The Supreme Court said it was sending the long-running case to the European Court of Justice (ECJ) in Luxembourg for a decision on an interpretation of EU law as it is not persuaded that either side is “clearly right”.
The challenge has been brought by Dermod O’Brien, a retired self-employed barrister, who also worked as a part-time judge, or recorder in the crown court, between 1978 and 2005. At the time, salaried judges were entitled to a pension based on their final salaries but part-time judges, working on a daily fee, were not. O’Brien argued that this was unlawful discrimination under the EU part-time workers’ directive but the Ministry of Justice ruled that the EU regulations, which took effect on July 2000, did not apply to fee-paid part-time judges.
Yesterday’s ruling marks the second time that case has been through the courts and ended up in Europe. Originally O’Brien brought proceedings against the Ministry of Justice, claiming an entitlement to a pension. The case reached the Supreme Court, which referred it to the ECJ, which upheld his challenge in 2013 after an eight-year battle, ruling that he was entitled to a pension that equated to a comparable full-time judge.
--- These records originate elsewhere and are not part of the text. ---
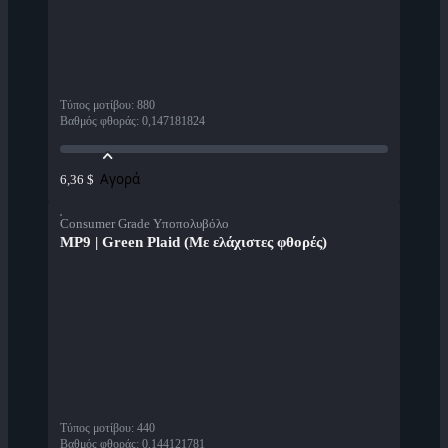
Τύπος μοτίβου
:
880
Βαθμός φθοράς
:
0,147181824
Αγορά
6,36 $
Consumer Grade Υποπολυβόλο
MP9 | Green Plaid (Με ελάχιστες φθορές)
Τύπος μοτίβου
:
440
Βαθμός φθοράς
:
0,144121781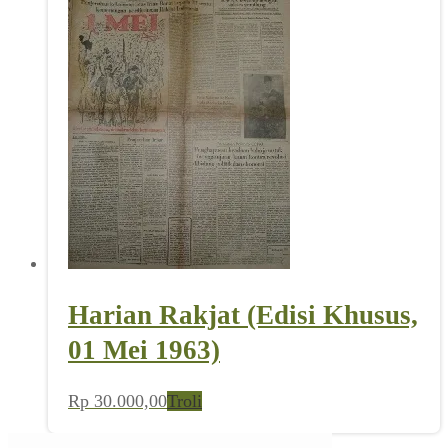
Harian Rakjat (Edisi Khusus,
01 Mei 1963)
Rp
30.000,00
Troli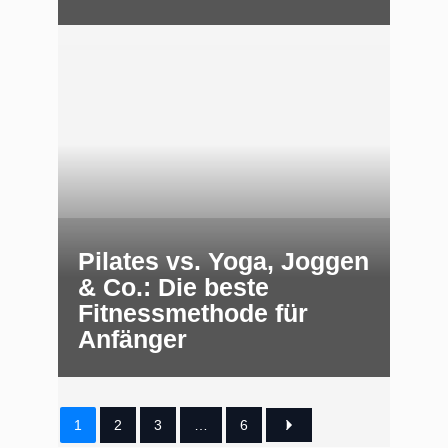
Pilates vs. Yoga, Joggen
& Co.: Die beste
Fitnessmethode für
Anfänger
1
2
3
…
6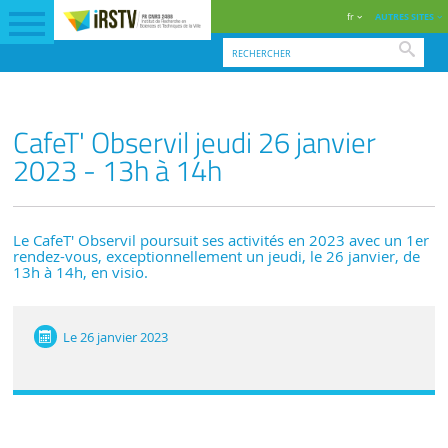
fr
AUTRES SITES
Reche
CafeT' Observil jeudi 26 janvier
2023 - 13h à 14h
Le CafeT' Observil poursuit ses activités en 2023 avec un 1er
rendez-vous, exceptionnellement un jeudi, le 26 janvier, de
13h à 14h, en visio.
Le
26 janvier 2023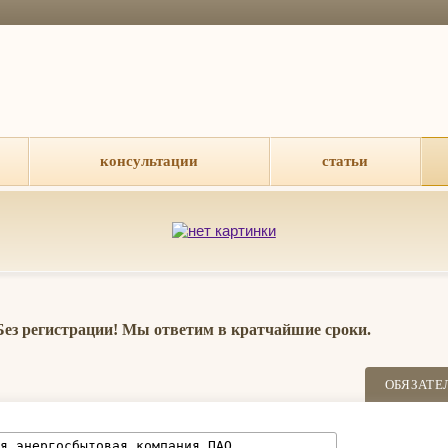
консультации
статьи
 Без регистрации! Мы ответим в кратчайшие сроки.
ОБЯЗАТЕ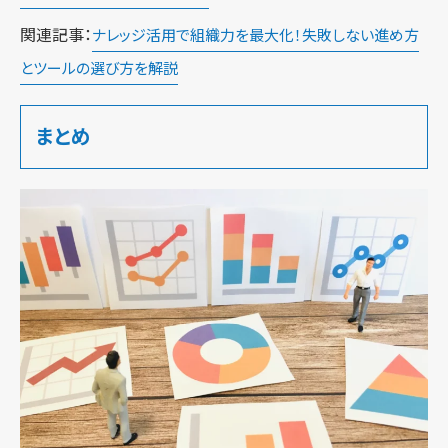
関連記事：
ナレッジ活用で組織力を最大化！失敗しない進め方
とツールの選び方を解説
まとめ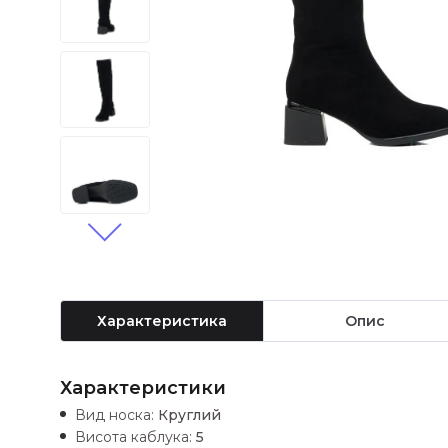
Характеристика
Опис
Характеристики
Вид носка:
Круглий
Висота каблука:
5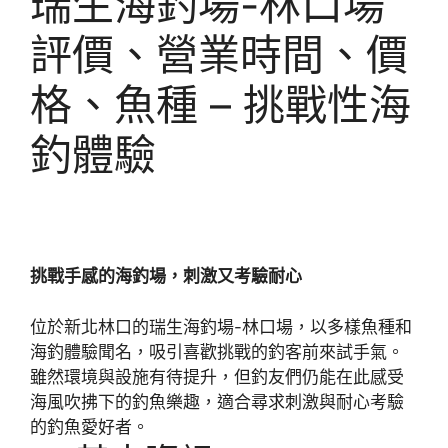
瑞生海釣場-林口場
評價、營業時間、價
格、魚種 – 挑戰性海
釣體驗
挑戰手感的海釣場，刺激又考驗耐心
位於新北林口的瑞生海釣場-林口場，以多樣魚種和
海釣體驗聞名，吸引喜歡挑戰的釣客前來試手氣。
雖然環境與設施有待提升，但釣友們仍能在此感受
海風吹拂下的釣魚樂趣，適合尋求刺激與耐心考驗
的釣魚愛好者。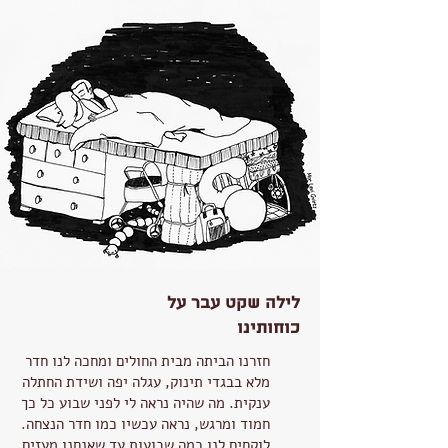
לילה שקט עבר על
כוחותינו
חזרנו הביתה מבית החולים ומחכה לנו חדר
מלא בבגדי תינוק, עגלה יפה ושידת החתלה
ענקית. מה שהיה נראה לי לפני שבוע כל כך
חמוד ומרגש, נראה עכשיו כמו חדר הנצחה.
לוקחים לנו כמה שבועות עד שאנחנו מעזים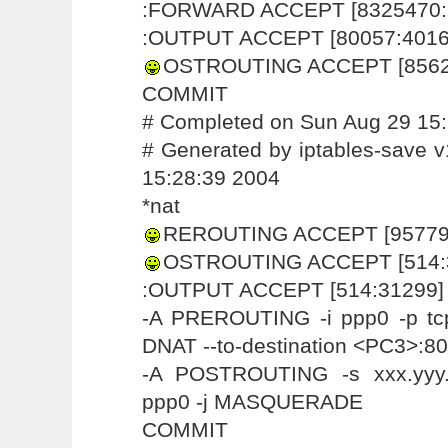
:FORWARD ACCEPT [8325470:
:OUTPUT ACCEPT [80057:4016
OSTROUTING ACCEPT [8562
COMMIT
# Completed on Sun Aug 29 15
# Generated by iptables-save 
15:28:39 2004
*nat
REROUTING ACCEPT [95779
OSTROUTING ACCEPT [514:
:OUTPUT ACCEPT [514:31299]
-A PREROUTING -i ppp0 -p tcp 
DNAT --to-destination <PC3>:80
-A POSTROUTING -s xxx.yyy.0
ppp0 -j MASQUERADE
COMMIT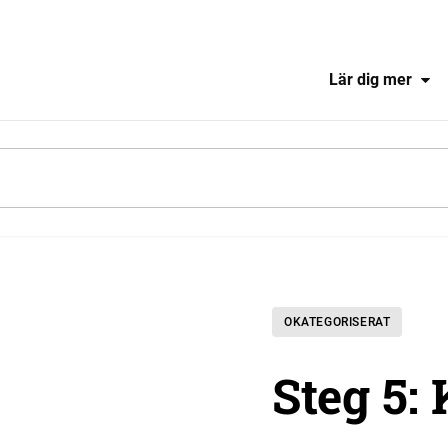
Lär dig mer
OKATEGORISERAT
Steg 5: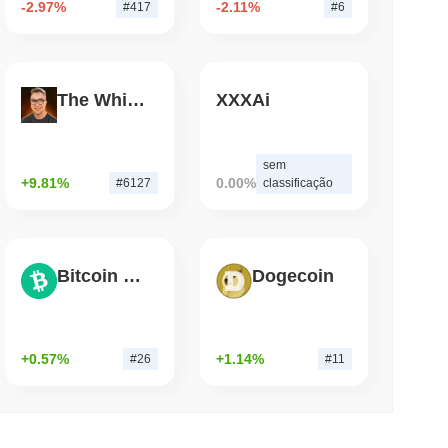
-2.97%
-2.11%
#417
#6
de leitura
The White Bull
XXXAi
ria Ponte Bitcoin Após Ataques de IA
sem
+9.81%
0.00%
#6127
classificação
Bitcoin Cash
Dogecoin
+0.57%
+1.14%
#26
#11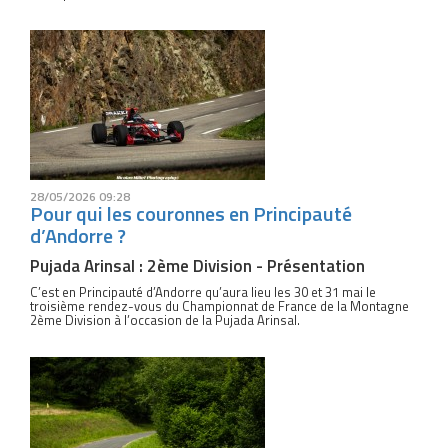
28/05/2026 09:28
Pour qui les couronnes en Principauté
d’Andorre ?
Pujada Arinsal : 2ème Division - Présentation
C’est en Principauté d’Andorre qu’aura lieu les 30 et 31 mai le
troisième rendez-vous du Championnat de France de la Montagne
2ème Division à l’occasion de la Pujada Arinsal.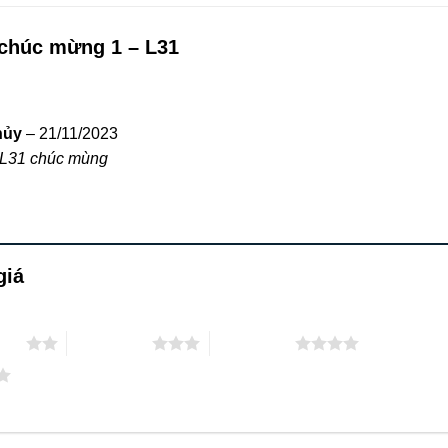
chúc mừng 1 – L31
hủy
–
21/11/2023
 L31 chúc mùng
giá
 sao
3 trên 5 sao
4 trên 5 sao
The case went back to the English employment tribunal to decide the amount of pension to which he was entitled. However, the question then arose as to whether account should be taken of all his service, a period of 27 years, or only his service since 2000, when the EU directive came into force. The case went through the system again, ending up at the Supreme Court, where five judges unanimously referred it back to Luxembourg.